Culture, Law and obedience to the Law.
By Daniel Beltré Acosta
The personality of men and women living in a society is constructed by their culture.
Culture determines every human behavior. From childhood, a framework of time and space forges an identity in the individual, and that identity is composed of certain values that, from language to a sense of justice, internalize a multitude of behavioral parameters in citizens.
These behavioral parameters transmitted by culture transform human beings into social beings; thus, there comes a time when their behavior is determined by the culture in which they have been forged. Citizens will then henceforth accept the rules their society has transmitted to them as valid and will behave according to the standards established by the social code that is their culture.

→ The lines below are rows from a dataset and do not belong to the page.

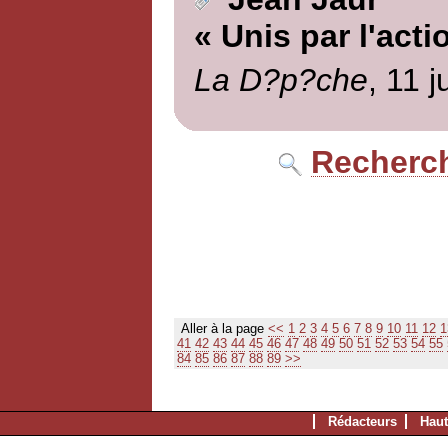
« Unis par l'acti
La D?p?che
, 11 j
Recherch
Aller à la page
<<
1
2
3
4
5
6
7
8
9
10
11
12
1
41
42
43
44
45
46
47
48
49
50
51
52
53
54
55
84
85
86
87
88
89
>>
Rédacteurs
Haut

Ethical mandates are often more powerful than those of the law emanating from the State, which is why it is necessary to inspire legal norms with the moral values defended by society and thus avoid negative reactions to the mandates of the legal system.
Each culture is distinct, and consequently, many of the values that give content to a cultural system are absent in some, enhanced in others, and diminished in some. Distinct historical episodes, different ideological influences, attitudes toward life that vary from place to place, explanations of human existence that organize opposing responses from one culture to another—these are all opposing points of view that ultimately endow societies with equally distinct moral systems.
There is always a legal culture in society that has directly or indirectly taught citizens the rules that guarantee community order and peaceful coexistence. However, each society has a different conception of what law should be. Let us say, then, that between moral rules and legal rules, society has become aware of the necessity of such rules and has identified legitimate authorities from whom it accepts mandates and to whom it pays obedience, since it understands that such commitment is the only thing that guarantees social peace.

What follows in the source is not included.